Given data>
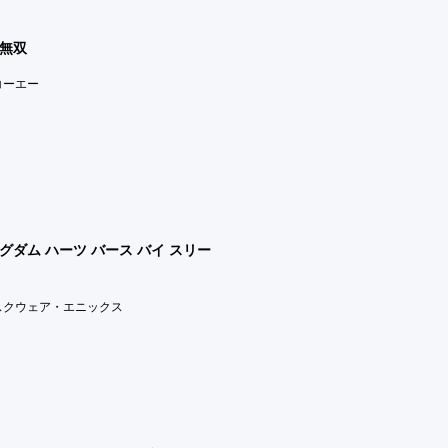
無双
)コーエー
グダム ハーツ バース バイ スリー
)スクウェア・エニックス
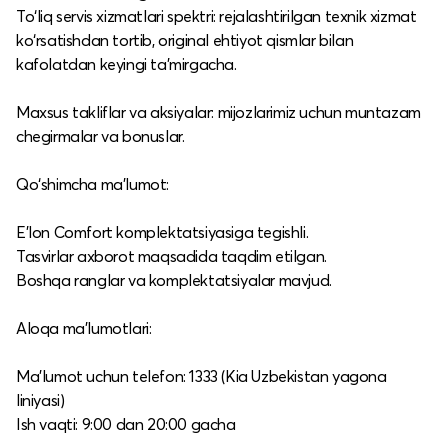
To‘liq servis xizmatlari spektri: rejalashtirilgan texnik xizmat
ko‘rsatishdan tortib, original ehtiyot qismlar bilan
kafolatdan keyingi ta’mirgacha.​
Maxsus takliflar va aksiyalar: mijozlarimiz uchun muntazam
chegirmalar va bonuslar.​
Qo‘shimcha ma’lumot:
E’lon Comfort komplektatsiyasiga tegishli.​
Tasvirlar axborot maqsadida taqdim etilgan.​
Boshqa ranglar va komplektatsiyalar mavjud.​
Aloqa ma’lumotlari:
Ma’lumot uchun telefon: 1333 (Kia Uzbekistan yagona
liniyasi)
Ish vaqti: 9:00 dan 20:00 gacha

What is expected> The response should consist of the entries above, given again exactly and free of pictures.

Solution to the exercise>
無双
)コーエー
グダム ハーツ バース バイ スリー
)スクウェア・エニックス
To‘liq servis xizmatlari spektri: rejalashtirilgan texnik xizmat
ko‘rsatishdan tortib, original ehtiyot qismlar bilan
kafolatdan keyingi ta’mirgacha.​
Maxsus takliflar va aksiyalar: mijozlarimiz uchun muntazam
chegirmalar va bonuslar.​
Qo‘shimcha ma’lumot:
E’lon Comfort komplektatsiyasiga tegishli.​
Tasvirlar axborot maqsadida taqdim etilgan.​
Boshqa ranglar va komplektatsiyalar mavjud.​
Aloqa ma’lumotlari:
Ma’lumot uchun telefon: 1333 (Kia Uzbekistan yagona
liniyasi)
Ish vaqti: 9:00 dan 20:00 gacha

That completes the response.